Su padre, cansado de su actitud, le lanzó una advertencia lapidaria: "Hijo, tú nunca harás casa de azulejos", una expresión de la época para decir que nunca llegaría a ser nadie importante. El joven, herido en su orgullo o quizás inspirado por el reto, cambió de vida, heredó el título y, para demostrarle a su padre que se equivocaba, cubrió toda la mansión con los azulejos más caros y hermosos que trajo desde Puebla. Al observar los detalles de la herrería en los balcones y los marcos de piedra tallada, imagina el movimiento de los carruajes que alguna vez cruzaron este umbral.

Si decides entrar, te recibirá un patio central imponente que hoy alberga uno de los restaurantes Sanborns más icónicos del país. Mira hacia arriba y deja que tus ojos recorran las columnas y los arcos de piedra que rodean el patio. Es un lugar donde el tiempo parece haberse detenido.

Pero la historia de este edificio no se queda en la época colonial. Si subes por la gran escalera principal, encontrarás una sorpresa monumental: el mural "Omnisciencia", pintado por José Clemente Orozco en 1925. Es un contraste vibrante entre la elegancia antigua del edificio y la fuerza cruda del muralismo mexicano.

Este lugar también ha sido testigo de la historia revolucionaria. En 1914, los ejércitos de Pancho Villa y Emiliano Zapata entraron a la Ciudad de México y, cuenta la crónica popular, que sus soldados se sentaron en estas mismas mesas para desayunar, maravillados por el lujo que antes les estaba prohibido.
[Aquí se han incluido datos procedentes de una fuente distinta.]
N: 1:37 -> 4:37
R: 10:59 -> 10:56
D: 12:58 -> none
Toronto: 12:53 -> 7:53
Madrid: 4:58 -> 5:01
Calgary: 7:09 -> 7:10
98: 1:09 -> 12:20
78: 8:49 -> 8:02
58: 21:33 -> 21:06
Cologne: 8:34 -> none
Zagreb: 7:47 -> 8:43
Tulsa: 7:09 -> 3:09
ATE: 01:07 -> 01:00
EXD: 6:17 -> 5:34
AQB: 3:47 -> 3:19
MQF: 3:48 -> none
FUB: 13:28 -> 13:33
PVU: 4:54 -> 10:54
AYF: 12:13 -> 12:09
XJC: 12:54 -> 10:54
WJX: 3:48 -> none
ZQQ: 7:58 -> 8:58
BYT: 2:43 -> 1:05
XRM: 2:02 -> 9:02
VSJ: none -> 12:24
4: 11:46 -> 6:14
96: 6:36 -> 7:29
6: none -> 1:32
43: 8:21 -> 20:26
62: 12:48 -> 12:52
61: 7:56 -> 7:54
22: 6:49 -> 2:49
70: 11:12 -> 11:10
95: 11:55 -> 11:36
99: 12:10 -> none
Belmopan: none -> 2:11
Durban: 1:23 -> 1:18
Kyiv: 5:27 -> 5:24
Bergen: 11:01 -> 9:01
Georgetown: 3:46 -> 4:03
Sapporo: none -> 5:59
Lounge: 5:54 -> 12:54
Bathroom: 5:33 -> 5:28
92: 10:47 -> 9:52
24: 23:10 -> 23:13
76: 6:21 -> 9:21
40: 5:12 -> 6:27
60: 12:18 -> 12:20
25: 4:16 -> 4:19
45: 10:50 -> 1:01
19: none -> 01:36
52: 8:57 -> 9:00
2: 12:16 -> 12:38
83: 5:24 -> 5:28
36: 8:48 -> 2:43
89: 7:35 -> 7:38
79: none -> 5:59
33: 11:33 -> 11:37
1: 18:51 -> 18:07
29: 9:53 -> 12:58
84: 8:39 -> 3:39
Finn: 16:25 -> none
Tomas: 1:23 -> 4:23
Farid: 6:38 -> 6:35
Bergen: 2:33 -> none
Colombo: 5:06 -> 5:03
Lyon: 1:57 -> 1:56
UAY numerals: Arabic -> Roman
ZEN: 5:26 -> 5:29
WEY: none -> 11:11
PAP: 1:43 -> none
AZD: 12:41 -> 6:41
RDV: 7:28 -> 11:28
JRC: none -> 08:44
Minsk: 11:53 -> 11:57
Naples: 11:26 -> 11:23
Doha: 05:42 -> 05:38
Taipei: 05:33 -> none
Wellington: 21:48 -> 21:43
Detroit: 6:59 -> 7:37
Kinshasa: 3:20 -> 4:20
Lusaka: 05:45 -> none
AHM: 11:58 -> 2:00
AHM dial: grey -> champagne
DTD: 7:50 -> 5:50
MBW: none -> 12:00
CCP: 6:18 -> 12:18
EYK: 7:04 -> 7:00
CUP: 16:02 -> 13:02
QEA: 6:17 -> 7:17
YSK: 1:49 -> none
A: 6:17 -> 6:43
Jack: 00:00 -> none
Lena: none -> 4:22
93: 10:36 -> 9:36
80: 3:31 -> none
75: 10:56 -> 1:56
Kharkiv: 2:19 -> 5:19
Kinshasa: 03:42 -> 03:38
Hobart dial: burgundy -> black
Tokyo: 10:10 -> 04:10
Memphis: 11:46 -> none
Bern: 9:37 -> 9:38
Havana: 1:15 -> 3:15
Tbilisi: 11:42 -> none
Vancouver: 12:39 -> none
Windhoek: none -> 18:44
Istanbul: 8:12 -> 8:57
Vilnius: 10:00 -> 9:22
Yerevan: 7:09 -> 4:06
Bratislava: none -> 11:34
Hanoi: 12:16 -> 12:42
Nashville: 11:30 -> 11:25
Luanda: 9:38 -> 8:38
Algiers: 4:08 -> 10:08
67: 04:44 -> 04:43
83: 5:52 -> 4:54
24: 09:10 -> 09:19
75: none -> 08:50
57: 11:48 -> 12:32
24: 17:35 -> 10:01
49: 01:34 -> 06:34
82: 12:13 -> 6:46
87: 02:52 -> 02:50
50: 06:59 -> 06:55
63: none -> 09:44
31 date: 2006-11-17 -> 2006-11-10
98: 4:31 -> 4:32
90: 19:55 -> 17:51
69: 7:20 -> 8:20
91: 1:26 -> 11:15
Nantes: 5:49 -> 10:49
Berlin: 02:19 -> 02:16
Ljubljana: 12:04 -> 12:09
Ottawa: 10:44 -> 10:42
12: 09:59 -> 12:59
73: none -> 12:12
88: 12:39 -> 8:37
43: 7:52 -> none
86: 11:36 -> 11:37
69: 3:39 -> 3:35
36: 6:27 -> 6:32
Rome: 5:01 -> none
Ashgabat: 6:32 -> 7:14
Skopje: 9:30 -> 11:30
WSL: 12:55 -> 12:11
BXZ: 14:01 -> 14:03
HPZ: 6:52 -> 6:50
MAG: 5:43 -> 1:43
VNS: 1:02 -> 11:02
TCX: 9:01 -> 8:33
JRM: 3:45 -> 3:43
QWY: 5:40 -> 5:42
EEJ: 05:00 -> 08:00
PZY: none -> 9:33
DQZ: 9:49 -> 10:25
Hoy, la Casa de los Azulejos sigue siendo el latido del Centro Histórico.

Es un punto de encuentro donde el aroma del café se mezcla con siglos de leyendas. Ya sea que te quedes a admirar su fachada o que entres a disfrutar de su ambiente, recuerda que cada azulejo que ves es un testimonio de la ambición, la redención y la inmensa riqueza cultural de México. Disfruta de este palacio de cristal y cerámica mientras continúas tu camino por las calles de esta metrópoli eterna.